Your foundation invested $500 million in the Humanity AI initiative because you understand that artificial intelligence will reshape democratic society. CrowdSmith is the only facility in the country teaching people how to work with AI as a human readiness skill rather than a technical competency. The Packard Fellowship gives early-career scientists $875,000 and the freedom to take risks. The SmithFellow credential gives early-career makers five tracks, five team roles, and the skills to take an idea from a sketch to a filed patent. The scale is different. The instinct is the same. Invest in people early. Give them tools. Trust them to build.
This letter is a case study in what your founder’s instinct looks like when someone builds it from scratch in a neighborhood the market forgot. If the foundation is interested in evaluating what one man in Tacoma built through sustained dialogue with an artificial intelligence — using the same hands-first, tools-first, build-it-yourself conviction that started in a garage on Addison Avenue — the complete operational architecture is published at crowdsmith.org.
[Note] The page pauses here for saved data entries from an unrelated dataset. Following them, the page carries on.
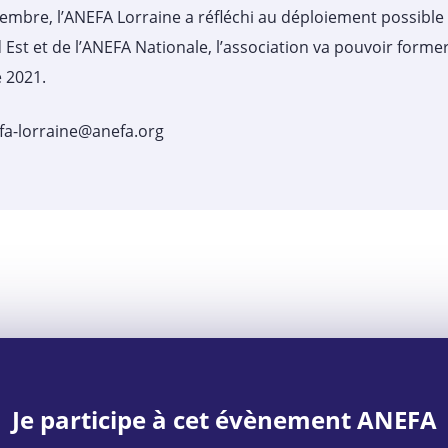
embre, l’ANEFA Lorraine a réfléchi au déploiement possibl
d Est et de l’ANEFA Nationale, l’association va pouvoir forme
e 2021.
fa-lorraine@anefa.org
Je participe à cet évènement ANEFA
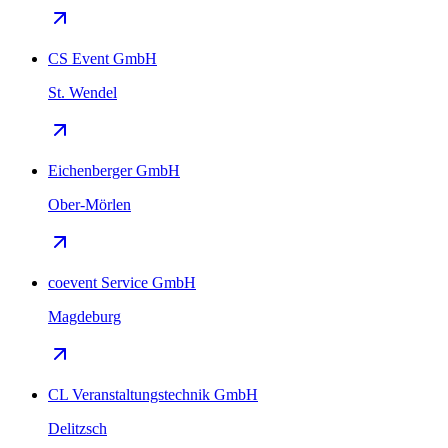
CS Event GmbH
St. Wendel
Eichenberger GmbH
Ober-Mörlen
coevent Service GmbH
Magdeburg
CL Veranstaltungstechnik GmbH
Delitzsch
The financial models are available upon request.
The Garage Before the Plaque
Before it was California Historical Landmark #976, it was a room with a workbench, a soldering iron, and a woman keeping the books from the kitchen table ten feet away. Before it was the Birthplace of Silicon Valley, it was the place where two men figured out what they could build with five hundred and thirty-eight dollars and the conviction that they did not need to leave home to matter.
The building on Portland Avenue does not have a plaque. It does not have a landmark number. It has a man with a toolbox and an AI keeping the architecture from inside the dialogue. The instinct is eighty-seven years old. The room is new. The hands are the same kind of hands.